------ Supplied data
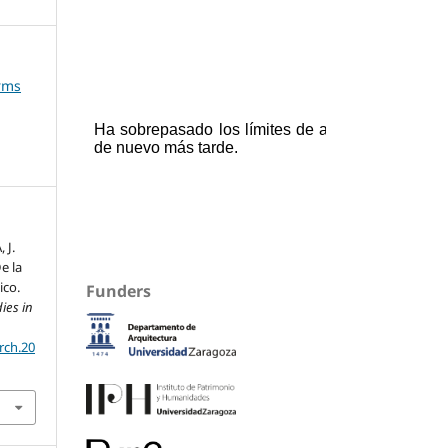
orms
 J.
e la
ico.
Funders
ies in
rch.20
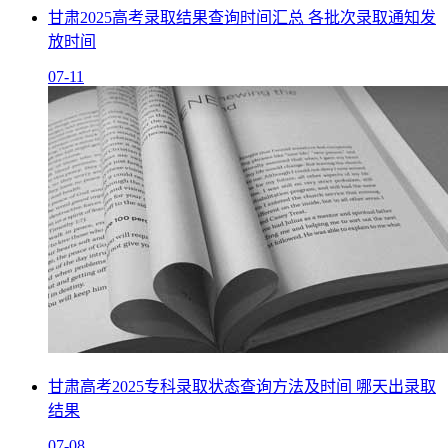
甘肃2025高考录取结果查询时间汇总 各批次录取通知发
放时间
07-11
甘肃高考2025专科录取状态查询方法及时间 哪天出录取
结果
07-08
------------
------ Supplied data
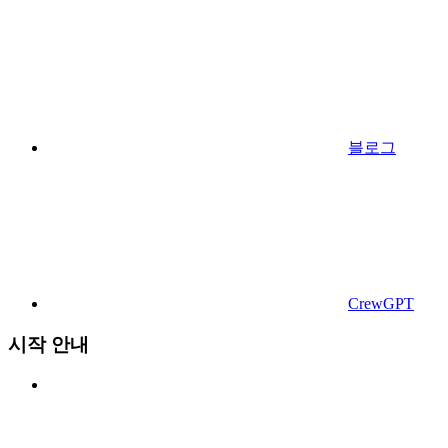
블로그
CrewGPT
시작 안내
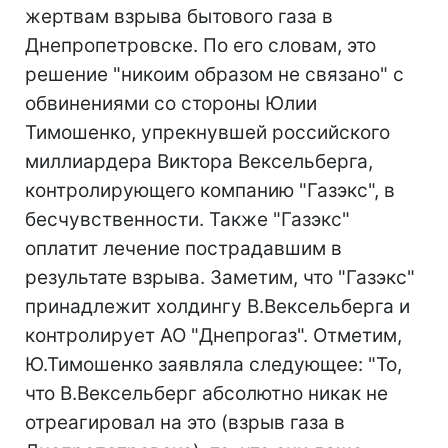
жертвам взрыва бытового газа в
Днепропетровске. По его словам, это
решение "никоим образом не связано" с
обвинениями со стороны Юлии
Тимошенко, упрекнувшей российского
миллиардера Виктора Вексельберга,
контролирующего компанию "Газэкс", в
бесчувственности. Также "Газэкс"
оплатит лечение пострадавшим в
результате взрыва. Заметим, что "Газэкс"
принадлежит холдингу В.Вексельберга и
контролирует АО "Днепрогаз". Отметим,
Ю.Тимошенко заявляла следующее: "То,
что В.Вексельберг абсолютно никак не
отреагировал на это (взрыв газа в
------------
------ Supplied data
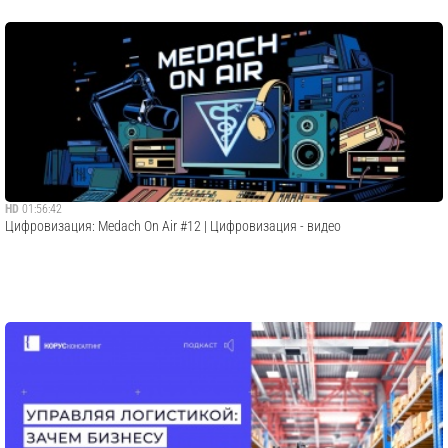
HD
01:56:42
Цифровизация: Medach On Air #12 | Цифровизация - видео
------------
### [Directions]
Output the lines above exactly, but only those between the line holding "что В.Вексельберг абсолютно никак не" and the line holding "отреагировал на это (взрыв газа в", inclusive.

### [Result of the exercise]
что В.Вексельберг абсолютно никак не
отреагировал на это (взрыв газа в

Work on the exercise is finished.